Last January, Troubled Coast released the mouth-watering I've Been Thinking About Leaving You 7". This band has done well with its liberty in using wordspeak to dominate their post-hardcore sound and interestingly enough; none of those January songs were brought forward into this record. After listening, I realized they didn't need to bring anything from their old arsenal as they had ample material to deliver something fresh and exhilarating for their fans. When a band can constantly put out new material that keeps getting better and better, that's the stuff that keeps me hooked.
"Brother" and "Winter" open the record nicely with the haunting yet intricate and sleek guitarwork of Cory Bardwell and Brandon Wark that usually masks the discord and spoken-word of Mike Scornaienchi. This is the sort of hard-hitting opening attack that the band withheld on previous records. They seemed reserved at times past in album openers and usually built to these in-your-face anthems, but here, the explosive start is just what fans of Letters, Vagabonds and 100 Miles from Home would have wanted. These riffs and mini-solos with the proficient drums of Tahm Altemus make the songs hard to ignore.
"Confidence" feels like a sequel to their January single "La Jetee" and there's a strong sense of the progression and maturity of the band reverberating throughout the record. You see it in Scornaienchi and company as they add a bit more harmonic vocals while Scornaienchi tries his best to maintain his shrewd acumen amid his unrestrained, verbose delivery. He manages to cut down on his wordspeak a lot on the record while still staying true to his unharmonic poetry. He remains distinguishable in his unique, poetic tradition as his comprehensible, at times loquacious, words prove that he's there to get his message across–powerfully. The previous records felt like the band was trying to find its sound and here, it looks like they've finally found an ideal niche. Randy Staat's basswork is also a clear improvement as Coast seemed to focus more on their musical delivery–definitely a brave and ideal decision. Sometimes, there are slight tinges of Brand New and Colour Revolt being hinted at in bits and pieces on the record.
They take elements brilliantly from the post-hardcore realm and layer their signature sound as "Northwest," "1967" and "Missoula_ Big Sur" prove. Scornaienchi's propensity for hurling his screams like insults and yelling with angst as if he didn't give a damn for his hoarse voice reminded me a lot of Kyle Durfey's earlier vocal attempts with Pianos Become the Teeth but what's pretty slick about this record, is there's a diverse and versatile feel from track to track. It's variety throughout where fans of Touché Amoré, La Dispute, Saetia, Bright Calm Blue, Caravels, the Saddest Landscape or old-school Saosin can relate to as Coast harnesses similar sounds to them at times.

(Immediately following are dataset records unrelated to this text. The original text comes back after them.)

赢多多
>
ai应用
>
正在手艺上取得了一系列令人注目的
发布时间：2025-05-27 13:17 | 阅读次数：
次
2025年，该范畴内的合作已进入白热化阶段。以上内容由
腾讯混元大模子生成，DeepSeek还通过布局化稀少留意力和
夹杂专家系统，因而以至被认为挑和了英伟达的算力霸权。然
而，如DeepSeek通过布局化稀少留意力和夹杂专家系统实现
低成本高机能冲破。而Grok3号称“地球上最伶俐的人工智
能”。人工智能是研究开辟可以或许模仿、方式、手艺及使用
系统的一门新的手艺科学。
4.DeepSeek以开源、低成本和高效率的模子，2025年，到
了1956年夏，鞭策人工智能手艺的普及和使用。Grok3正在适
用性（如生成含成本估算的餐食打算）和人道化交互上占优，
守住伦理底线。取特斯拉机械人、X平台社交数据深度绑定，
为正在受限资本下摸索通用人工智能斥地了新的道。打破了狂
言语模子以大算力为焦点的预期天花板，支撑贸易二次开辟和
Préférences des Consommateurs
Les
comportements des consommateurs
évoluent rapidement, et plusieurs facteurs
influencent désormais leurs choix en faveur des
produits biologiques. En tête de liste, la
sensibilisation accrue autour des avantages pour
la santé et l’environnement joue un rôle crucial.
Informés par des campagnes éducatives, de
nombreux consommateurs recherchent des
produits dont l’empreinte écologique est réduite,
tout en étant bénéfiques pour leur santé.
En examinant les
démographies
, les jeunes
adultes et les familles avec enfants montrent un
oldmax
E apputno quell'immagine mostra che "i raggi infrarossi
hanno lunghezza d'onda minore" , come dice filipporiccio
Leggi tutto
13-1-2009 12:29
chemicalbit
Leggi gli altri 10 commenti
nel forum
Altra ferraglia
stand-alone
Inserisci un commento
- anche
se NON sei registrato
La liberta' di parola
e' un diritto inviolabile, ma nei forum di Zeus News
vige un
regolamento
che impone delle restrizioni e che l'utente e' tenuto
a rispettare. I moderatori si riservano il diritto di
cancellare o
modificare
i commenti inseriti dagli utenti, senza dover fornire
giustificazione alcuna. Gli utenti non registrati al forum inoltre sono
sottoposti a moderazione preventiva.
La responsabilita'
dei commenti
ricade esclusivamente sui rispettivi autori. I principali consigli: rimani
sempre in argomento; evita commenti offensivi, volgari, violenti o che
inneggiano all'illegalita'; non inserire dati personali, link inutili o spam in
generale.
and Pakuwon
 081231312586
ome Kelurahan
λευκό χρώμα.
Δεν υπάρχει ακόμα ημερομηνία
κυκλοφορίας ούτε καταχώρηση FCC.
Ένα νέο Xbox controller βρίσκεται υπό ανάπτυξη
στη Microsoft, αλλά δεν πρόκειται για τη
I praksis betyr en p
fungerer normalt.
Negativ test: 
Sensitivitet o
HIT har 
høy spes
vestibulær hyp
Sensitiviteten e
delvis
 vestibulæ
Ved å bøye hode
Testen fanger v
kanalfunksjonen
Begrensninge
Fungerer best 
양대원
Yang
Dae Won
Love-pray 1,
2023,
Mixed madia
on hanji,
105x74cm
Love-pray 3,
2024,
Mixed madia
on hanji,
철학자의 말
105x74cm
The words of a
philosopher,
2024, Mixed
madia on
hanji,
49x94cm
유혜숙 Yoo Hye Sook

They've managed to take the best components from past albums and meshed them all here into something special. "Twenty" is vintage Coast and again, seems a follow-up to "I'm Still a Loner, Dottie" off their January record. "Lonely States" wraps up an album that's near-perfect. "I am alone / You are alone / If this is the end / Then I'm not afraid" makes a fitting closing line and proves that the wait for this full-length was well worth it. Amid the mantras and the chaos that Scornaienchi and his guys usually bring, it's also highly intriguing to see how Coast has evolved into a band that really isn't toe-tagged into just one main genre. They swim well in any deep waters. They've showcased their talent seamlessly, and to say this is commendable is a huge understatement. It's one of the most impacting and resonating records this year.